---------- Given data
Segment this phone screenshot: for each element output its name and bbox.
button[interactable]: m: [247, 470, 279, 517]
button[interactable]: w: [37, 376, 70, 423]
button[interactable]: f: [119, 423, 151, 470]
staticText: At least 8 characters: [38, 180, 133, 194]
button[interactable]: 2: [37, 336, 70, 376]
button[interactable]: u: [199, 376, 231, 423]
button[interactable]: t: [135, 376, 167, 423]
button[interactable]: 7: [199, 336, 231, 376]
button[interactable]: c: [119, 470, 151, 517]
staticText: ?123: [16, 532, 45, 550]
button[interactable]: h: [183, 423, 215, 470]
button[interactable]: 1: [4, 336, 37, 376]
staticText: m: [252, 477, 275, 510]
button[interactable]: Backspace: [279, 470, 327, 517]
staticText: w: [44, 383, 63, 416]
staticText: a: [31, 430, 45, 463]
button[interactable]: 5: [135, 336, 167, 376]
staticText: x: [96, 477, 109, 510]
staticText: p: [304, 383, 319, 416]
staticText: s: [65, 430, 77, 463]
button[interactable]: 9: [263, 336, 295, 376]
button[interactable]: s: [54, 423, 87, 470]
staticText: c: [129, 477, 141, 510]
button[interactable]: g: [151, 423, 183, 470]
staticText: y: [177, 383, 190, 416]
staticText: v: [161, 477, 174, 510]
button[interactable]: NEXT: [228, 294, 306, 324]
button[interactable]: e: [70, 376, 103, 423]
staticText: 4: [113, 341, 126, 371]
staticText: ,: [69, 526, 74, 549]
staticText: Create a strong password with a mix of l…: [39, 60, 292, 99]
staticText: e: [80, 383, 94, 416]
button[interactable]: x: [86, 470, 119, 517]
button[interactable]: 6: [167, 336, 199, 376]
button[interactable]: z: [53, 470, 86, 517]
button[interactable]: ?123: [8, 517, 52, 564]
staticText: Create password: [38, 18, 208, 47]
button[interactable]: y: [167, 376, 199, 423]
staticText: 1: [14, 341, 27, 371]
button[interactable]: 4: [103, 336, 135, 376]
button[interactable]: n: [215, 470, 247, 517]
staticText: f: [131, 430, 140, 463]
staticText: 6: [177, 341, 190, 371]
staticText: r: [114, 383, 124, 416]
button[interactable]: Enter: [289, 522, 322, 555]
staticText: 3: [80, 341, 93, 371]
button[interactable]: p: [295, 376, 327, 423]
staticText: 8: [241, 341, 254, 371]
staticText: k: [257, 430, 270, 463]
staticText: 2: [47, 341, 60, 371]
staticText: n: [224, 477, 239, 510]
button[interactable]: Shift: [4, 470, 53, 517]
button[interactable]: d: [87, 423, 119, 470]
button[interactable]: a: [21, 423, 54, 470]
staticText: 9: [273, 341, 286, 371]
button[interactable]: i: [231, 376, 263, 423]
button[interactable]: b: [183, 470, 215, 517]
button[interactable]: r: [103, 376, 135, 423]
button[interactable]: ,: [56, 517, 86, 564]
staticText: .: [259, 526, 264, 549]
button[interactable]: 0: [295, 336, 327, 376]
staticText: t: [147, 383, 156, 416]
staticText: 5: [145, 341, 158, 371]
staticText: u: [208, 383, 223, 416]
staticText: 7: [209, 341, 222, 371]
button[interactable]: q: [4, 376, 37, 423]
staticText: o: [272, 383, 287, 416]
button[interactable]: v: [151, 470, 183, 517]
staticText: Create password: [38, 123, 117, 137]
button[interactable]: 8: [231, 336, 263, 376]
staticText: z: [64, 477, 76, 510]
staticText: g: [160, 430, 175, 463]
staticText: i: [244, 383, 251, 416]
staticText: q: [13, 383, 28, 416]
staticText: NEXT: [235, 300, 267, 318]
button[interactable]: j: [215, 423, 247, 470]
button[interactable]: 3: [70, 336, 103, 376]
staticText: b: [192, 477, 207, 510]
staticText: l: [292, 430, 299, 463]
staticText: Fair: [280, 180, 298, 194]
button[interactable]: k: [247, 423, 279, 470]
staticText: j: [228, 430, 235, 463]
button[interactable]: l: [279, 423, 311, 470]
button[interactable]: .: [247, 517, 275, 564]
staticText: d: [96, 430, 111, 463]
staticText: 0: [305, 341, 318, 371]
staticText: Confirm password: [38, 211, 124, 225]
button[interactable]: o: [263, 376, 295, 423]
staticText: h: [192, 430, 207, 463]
--------------------
Your objective
Each line with the word "NEXT" in the records above belongs in the result; copy all of them.

Result for this exercise
button[interactable]: NEXT: [228, 294, 306, 324]
staticText: NEXT: [235, 300, 267, 318]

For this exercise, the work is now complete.